What's at stake with steak? In Dallas that's a foolish question. Our existence depends on it. Without steak, Dallas is just Six Flags and Big Tex. The former isn't even in Dallas, and the latter doesn't go very well with a first-growth Bordeaux. So you know how important steak is. And there's a lot of bad steak out there. Trust us. We've had the leftovers. (No matter how unfortunate a steak might be, you still can't afford the misfortune of not bringing it home after you've spent a fortune on the dang thing.) Fortunately, you're virtually guaranteed a flood of drool at Pappas Bros. Steakhouse. Pappas has its own dry-aging locker on the premises, which is ostensibly loaded with the one thing missing from most prime steak houses: rich, dry-aged prime. It has all of the succulence, the robust flavor that you'd expect from the type of steak Dallas swoons over. This is special. Juices gush. Whatever cut you have carved, the flavor spectrum is broad, right through to the lingering finish. No leftovers tomorrow, just a messy T-shirt.
Readers' Pick
Bob's Steak and Chop House
4300 Lemmon Ave.
214-528-9446
What makes Pappadeaux's Greek salad the best? Absolutely fresh lettuce, not a brown leaf in the bunch; a tangy, well-balanced lemon vinaigrette dressing; a generous sprinkling of high-quality feta cheese; and all the other ingredients--capers, scallions, tomatoes, celery, pepperoncini--mixed tableside so nothing ends up soggy. The huge creation, available in portions for one or two, is garnished with a single boiled shrimp and finished with a squeeze of lemon. Other places in town turn out a praiseworthy Greek salad, such as The Metropolitan Cafe at 2032 Main St. and Ziziki's, but none of them equals Pappadeaux's.

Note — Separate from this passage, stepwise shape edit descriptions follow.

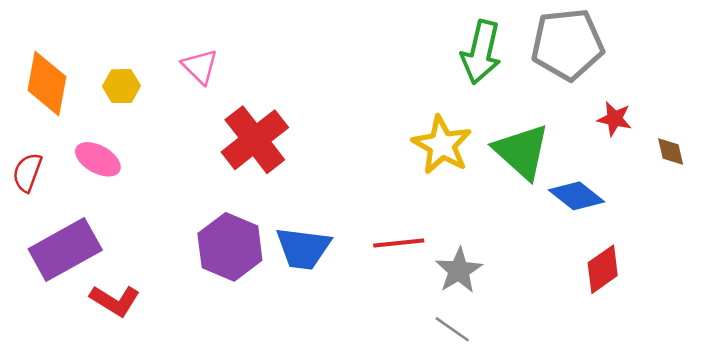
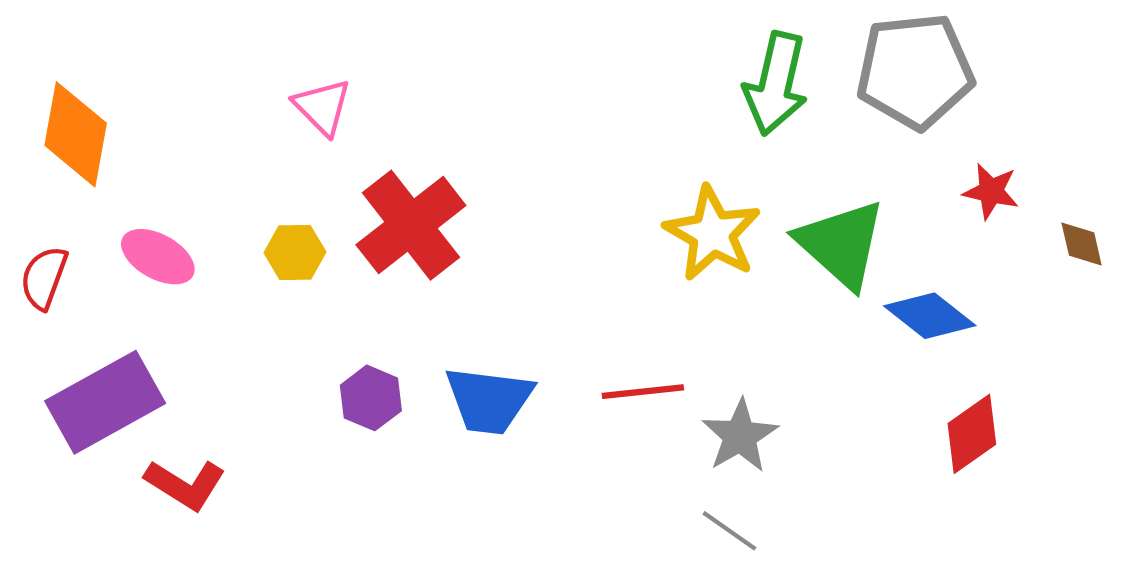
yellow hexagon: (121, 86) -> (295, 252), moved
purple hexagon: (230, 247) -> (371, 398), size x0.6

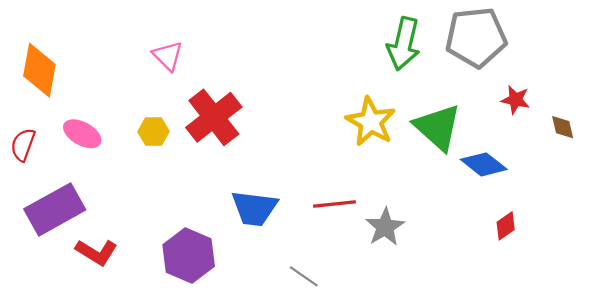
purple hexagon: (371, 398) -> (189, 255), moved, size x1.6
red diamond: (972, 434) -> (506, 226), size x0.7
gray line: (729, 531) -> (304, 276), moved

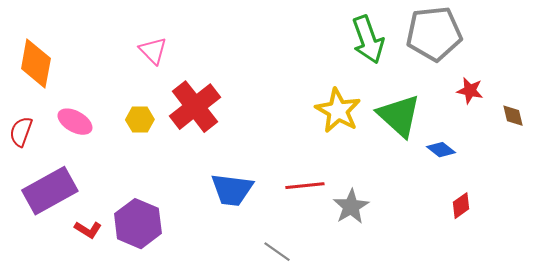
green arrow: (404, 44) -> (368, 40), turned -33
blue diamond: (484, 164) -> (441, 150), size x0.7
red L-shape: (96, 252) -> (88, 230), size x0.7
purple hexagon: (189, 255) -> (138, 224), moved

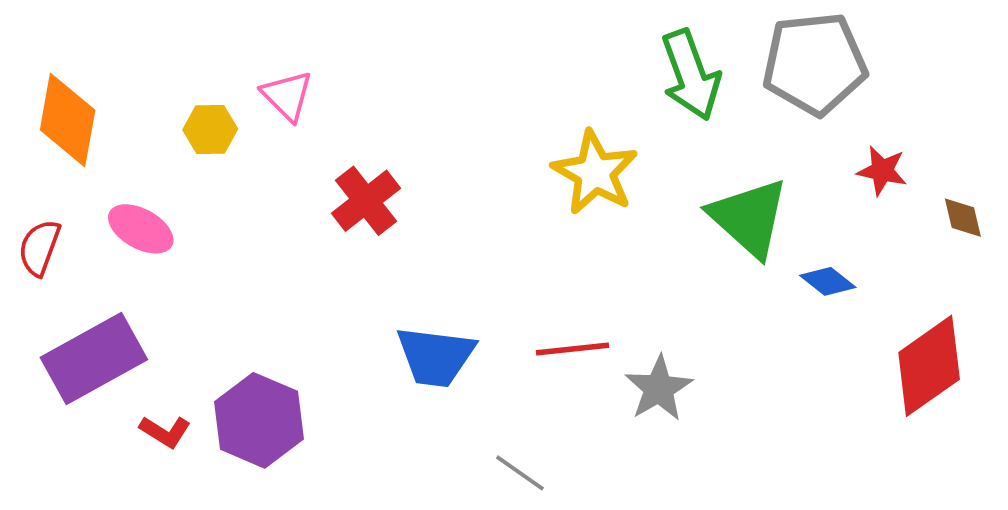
red cross: (195, 107) -> (366, 201), size x0.7
yellow star: (338, 111) -> (595, 173), moved
yellow hexagon: (140, 120) -> (210, 129), moved
red diamond: (461, 206) -> (929, 366), moved, size x2.0

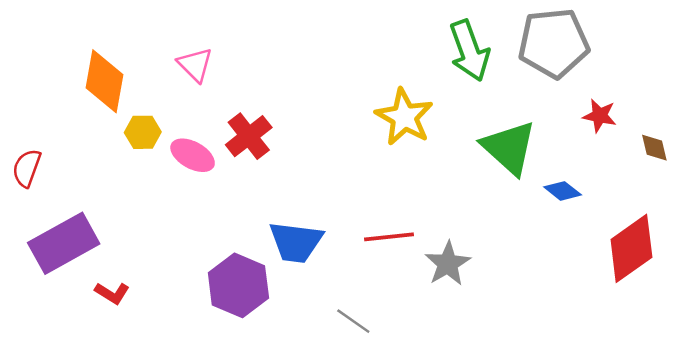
orange diamond: (68, 120) -> (105, 81), moved
yellow hexagon: (210, 129) -> (143, 132), moved
pink ellipse: (141, 229) -> (193, 155), moved
purple hexagon: (259, 420) -> (238, 285), moved

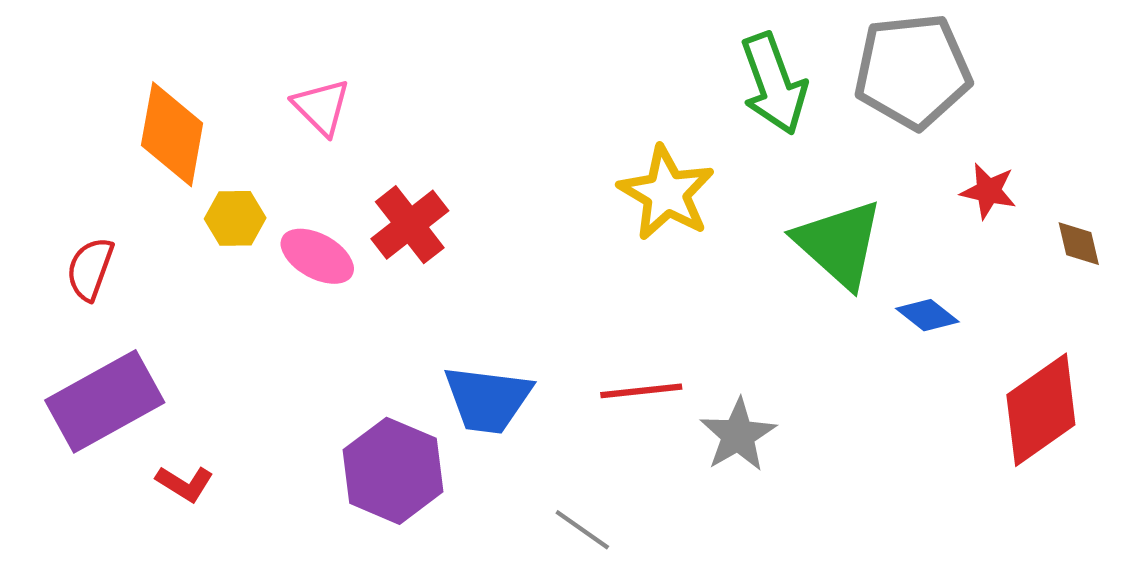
red semicircle: (27, 168) -> (90, 269), moved

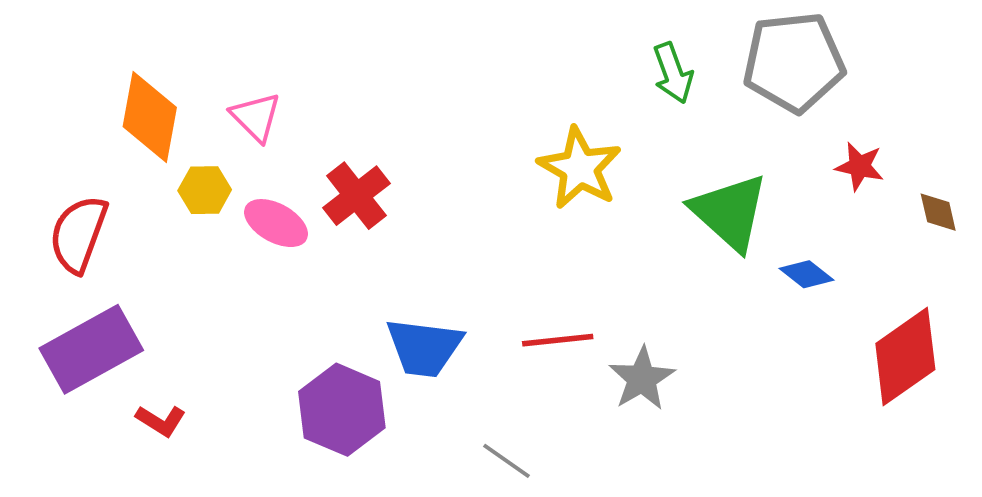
green arrow: (774, 84) -> (673, 73), size x0.7
pink triangle: (321, 107) -> (256, 117), moved
red semicircle: (90, 269) -> (78, 234), size x1.4

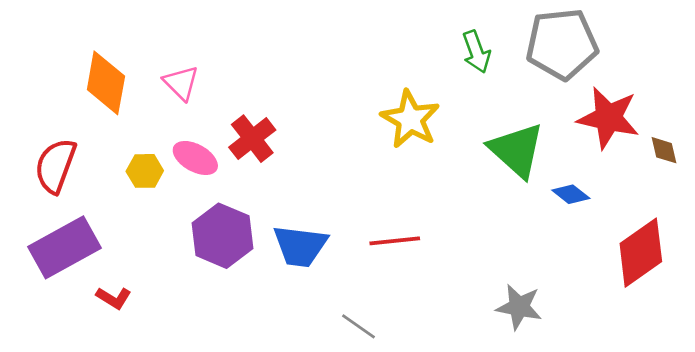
red star: (860, 166) -> (608, 118), size x1.8
yellow hexagon: (205, 190) -> (145, 171), moved
gray star: (642, 379) -> (519, 307), moved, turned -30
purple hexagon: (342, 410) -> (222, 236), moved

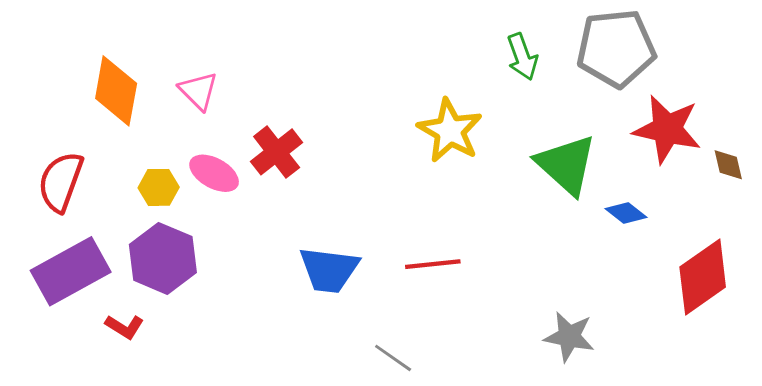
purple hexagon: (222, 236) -> (163, 258), moved

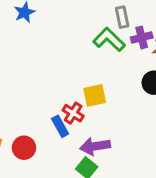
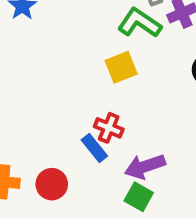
yellow square: (95, 95) -> (121, 67), moved

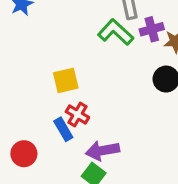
yellow square: (121, 67) -> (66, 80), moved

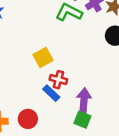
purple arrow: (102, 151) -> (84, 100), turned 120

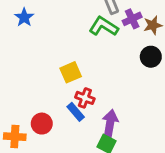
red circle: (28, 119) -> (42, 124), moved

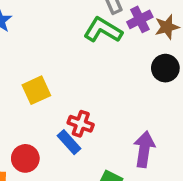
yellow square: (71, 72) -> (36, 90), moved
purple arrow: (110, 123) -> (144, 149), moved

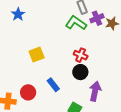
black circle: (165, 68) -> (80, 72), moved
red cross: (81, 124) -> (81, 55), moved

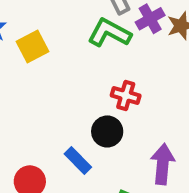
yellow square: (37, 55) -> (32, 47), moved
black circle: (80, 72) -> (107, 131), moved

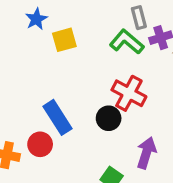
red cross: (126, 95) -> (129, 93), size x1.5
blue rectangle: (78, 161) -> (57, 117), moved, size x1.5

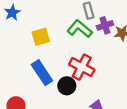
yellow square: (64, 40) -> (41, 37), moved
blue rectangle: (57, 117) -> (42, 73), moved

Oishii mixes Japanese and Vietnamese with a little Chinese. The latter two are closely linked, while the former is more distant. Does this sound confusing? It shouldn't. OK, sushi is a little hard to square with kung pao chicken. There's lemongrass tofu, too, which is hard to square with anything. Yet the sushi is good. And the pork ribs in spicy salt and shaken beef are stellar, as are the Vietnamese spring rolls. But pho, that ceremonial, aromatic soup that's ladled for every meal among the Vietnamese, is how you test the spine of Vietnamese fare. And it's here where Oishii goes over the top. When pho is good, it's all minimalist guts and glory, the Dalai Lama of soups. Slurping pho is like having your soul breast-fed. Pho is loaded with feathery hints of lushly sweet aromas and carnivore brawn. Tangled there among slick and supple rice noodles are square scraps of beef as thin as pounded sheet metal plus beef tendon as tender as noodles (you can get it in chicken duds, too). From a separate plate heaped high with green and white flora, you add cilantro clippings, dark green basil leaves, bean sprouts, jalapeños and squirts from lime wedges. Pho is sense-surround soup: You breathe in billowing gusts of perfumed steam while spray stings your wrists from the splashes of noodles, sprouts and beef slipping off the spoon as you try to cram its addictive warmth into your mouth. Can your kung pao do that?
Readers' Pick
Green Papaya Cafe
3211 Oak Lawn Ave.
214-521-4811
Pretty much any event that combines two of our favorite pastimes--food and setting things aflame--will win our rapt devotion. Dislike bananas, like bananas Foster. Loathe the French, adore crêpes suzette. So, any dessert that brings a butane torch into the kitchen, namely crème brûlée, is tops on our list, especially when it's the coffee-tinged crème brûlée served at Cuba Libre. The rich, firm mocha custard mingled with the crunchy caramelized sugar topping is a smooth, luscious counterpoint to Cuba Libre's spicy entrées.